The beauty of backpacking in the wilderness comes from the long miles, solitary views and personal challenges that keeps you going for days. But have you ever found yourself wishing you could cover more miles, or maybe spice up the old “left foot, right foot” routine? Backcountry enthusiasts who are ready to up their adventure game are finding their passion in the sport of bikepacking.
Cover More Ground and Find More Adventure With Bikepacking
Packing light, functional gear on to your bike and exploring forest roads or single tracks lets you and your favorite weekend warriors get away from the crowds, and brings more excitement and speed to backcountry travel. Remote campsites far from the trailhead, or pristine high country fishing lakes are now within range if you can use your wheels to shorten approach times.
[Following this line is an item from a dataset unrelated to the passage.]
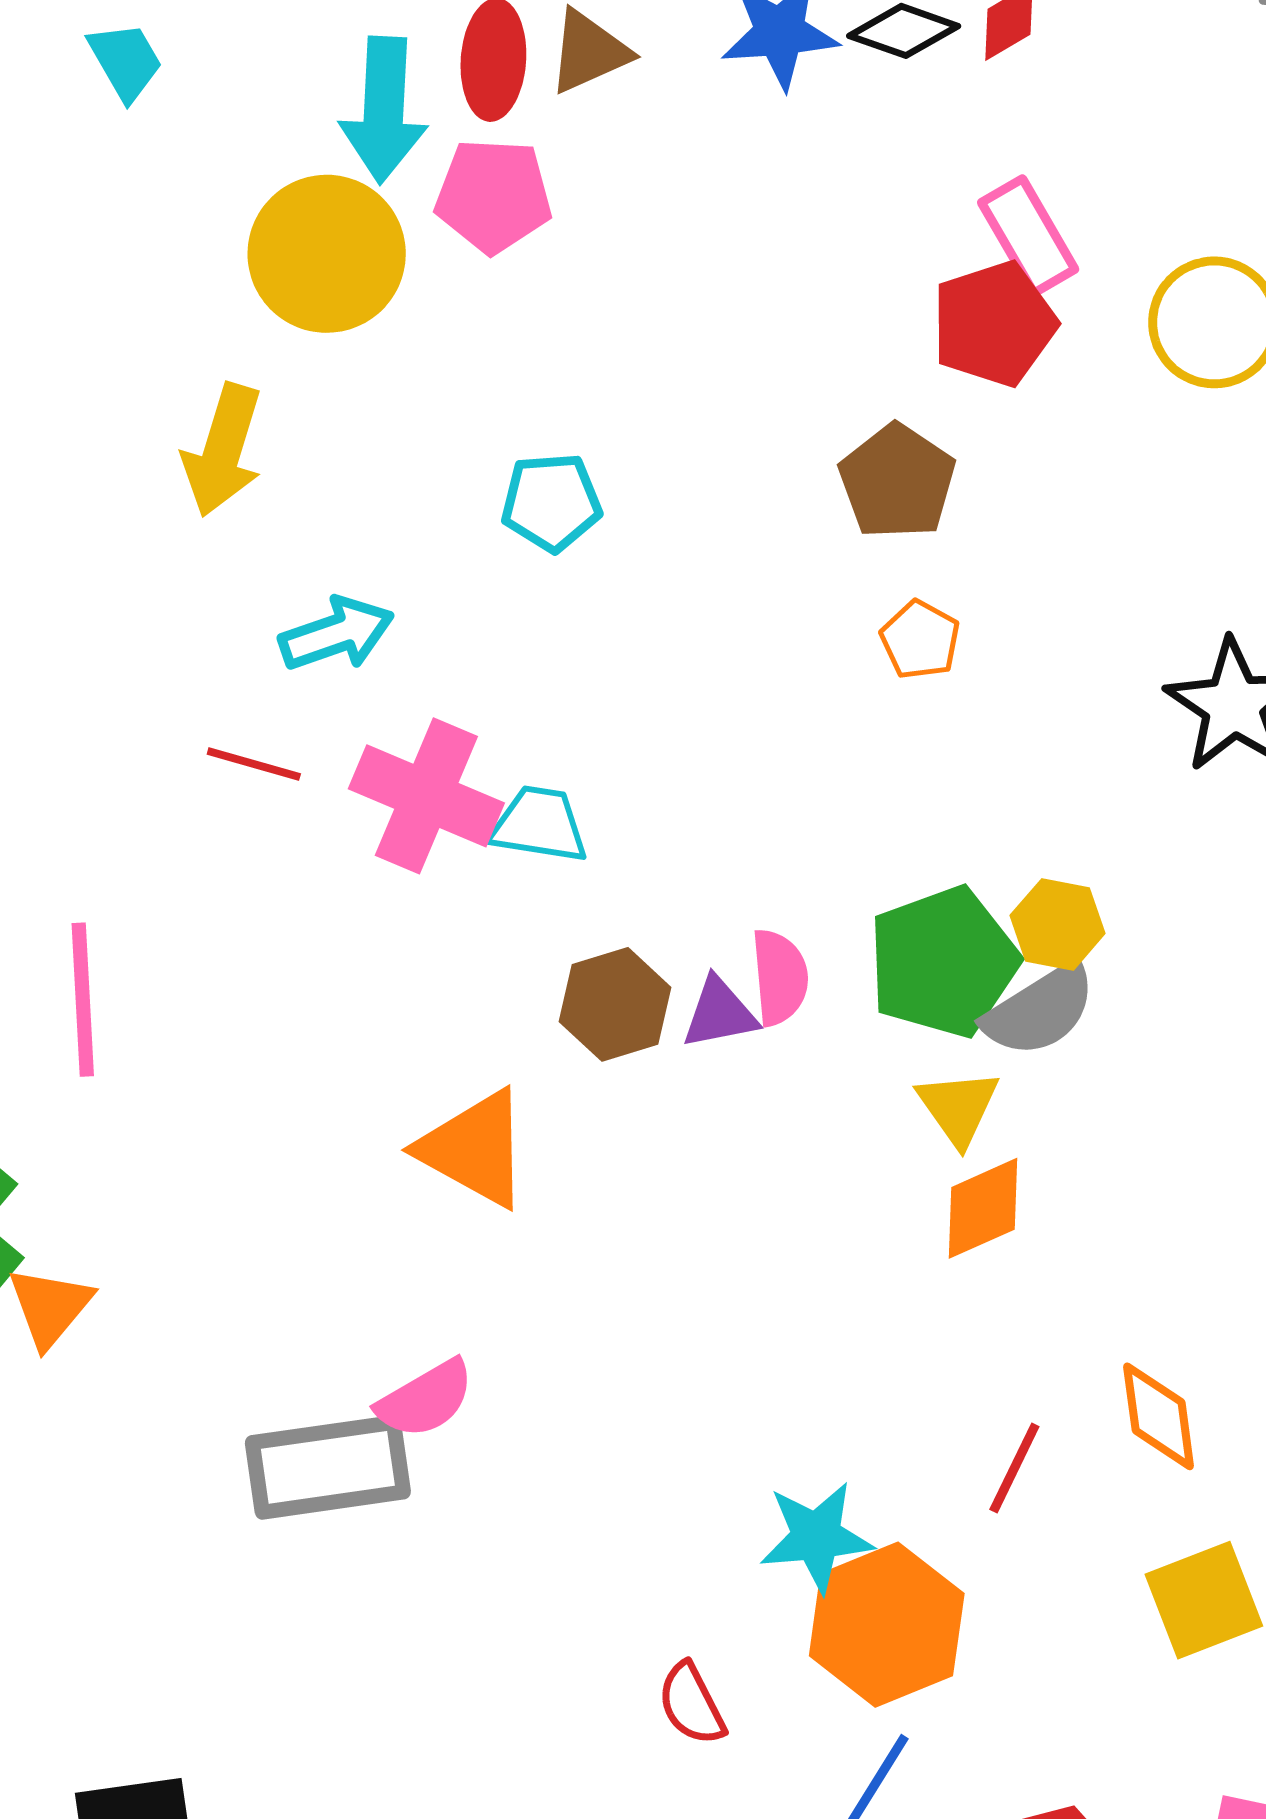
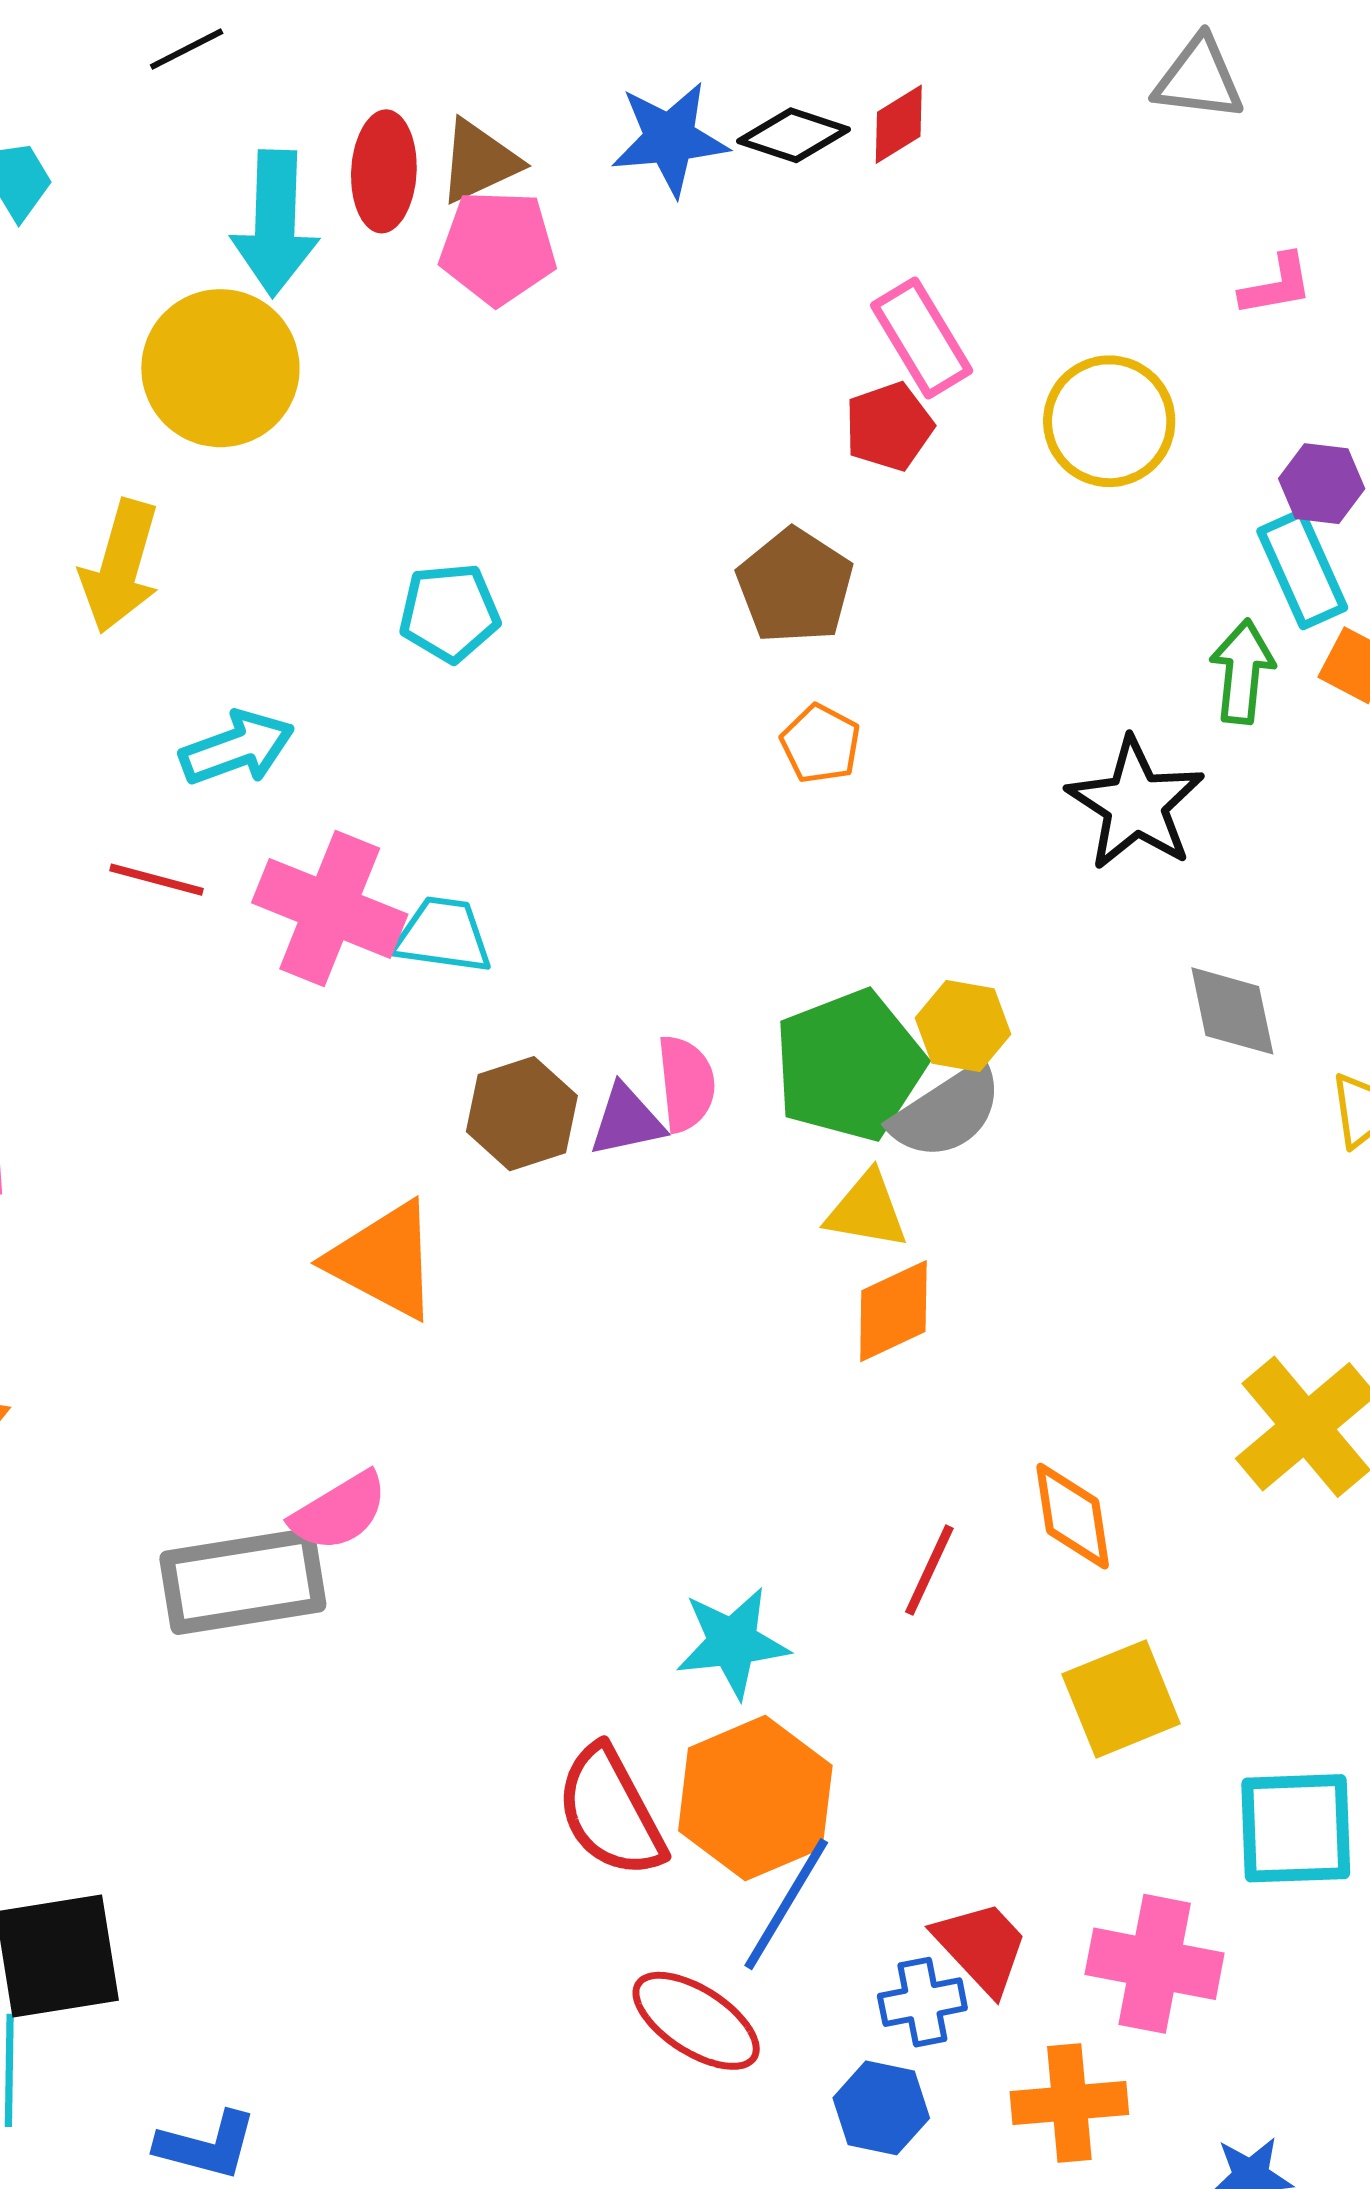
pink pentagon: (494, 196) -> (498, 247), moved
red pentagon: (994, 324) -> (889, 426), size x0.7
yellow triangle: (958, 1107) -> (867, 1210), turned -44
orange hexagon: (887, 1625) -> (755, 1798), moved
red semicircle: (692, 1704) -> (611, 1812), size x1.6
What’s the Difference Between Bikepacking and Bike Touring?
For the beginner bike traveler, it’s easy to be confused by the different types of bicycle sports available. Bike touring, often compared to bikepacking, has been popular for some time and is similar to bikepacking in several ways: both activities allow you to travel with your bike, be self-sufficient overnight, and cover more ground than simply hiking. The major difference is that bike touring keeps you, your bike and your stuff on a paved-road adventure. Many people who bike tour like to connect small towns and established campgrounds into a multi-day bike trip on paved trails and roads. Bikepacking, in contrast, simply takes that love of exploring on two wheels and puts it into the backcountry. The guide below covers the basics of bikepacking with gear recommendations, skills and tips to get started exploring more of the backcountry.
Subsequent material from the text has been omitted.